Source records
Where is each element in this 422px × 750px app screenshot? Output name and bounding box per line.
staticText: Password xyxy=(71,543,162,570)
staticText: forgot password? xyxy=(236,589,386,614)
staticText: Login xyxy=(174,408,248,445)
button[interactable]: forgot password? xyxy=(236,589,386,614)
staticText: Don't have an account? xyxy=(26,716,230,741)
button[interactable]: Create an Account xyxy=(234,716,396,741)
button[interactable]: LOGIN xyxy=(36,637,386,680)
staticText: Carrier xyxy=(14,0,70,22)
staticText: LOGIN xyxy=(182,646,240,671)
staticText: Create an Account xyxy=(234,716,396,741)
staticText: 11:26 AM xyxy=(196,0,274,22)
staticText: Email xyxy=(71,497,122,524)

--

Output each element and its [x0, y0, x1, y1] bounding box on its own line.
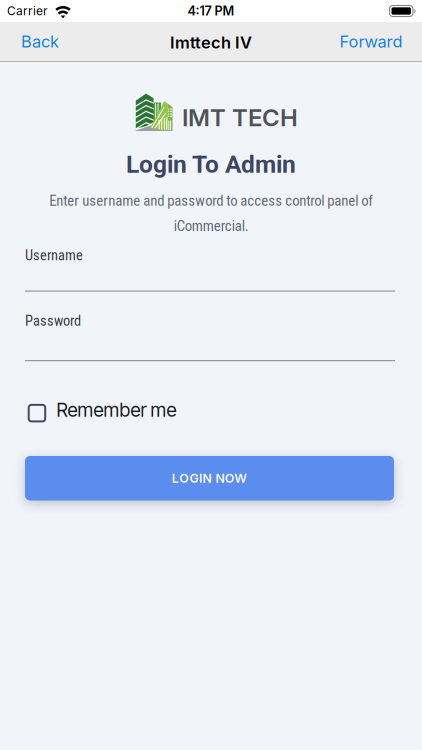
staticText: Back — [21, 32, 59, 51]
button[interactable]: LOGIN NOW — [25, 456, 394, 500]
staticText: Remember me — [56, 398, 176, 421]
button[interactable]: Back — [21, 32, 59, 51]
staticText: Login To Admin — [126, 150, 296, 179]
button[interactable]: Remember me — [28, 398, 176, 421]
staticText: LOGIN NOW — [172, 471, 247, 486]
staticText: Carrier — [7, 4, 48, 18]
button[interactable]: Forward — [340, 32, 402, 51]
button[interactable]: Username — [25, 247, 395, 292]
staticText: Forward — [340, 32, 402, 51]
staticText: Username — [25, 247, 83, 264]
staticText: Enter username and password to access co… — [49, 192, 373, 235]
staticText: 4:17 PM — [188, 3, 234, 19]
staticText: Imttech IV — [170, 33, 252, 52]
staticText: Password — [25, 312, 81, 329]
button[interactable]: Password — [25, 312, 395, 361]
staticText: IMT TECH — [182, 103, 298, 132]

§ **TO DO**: In the entries above, how many lines contain the word "xyxy"? Answer with the number only.

§ **TASK RESULT**: 12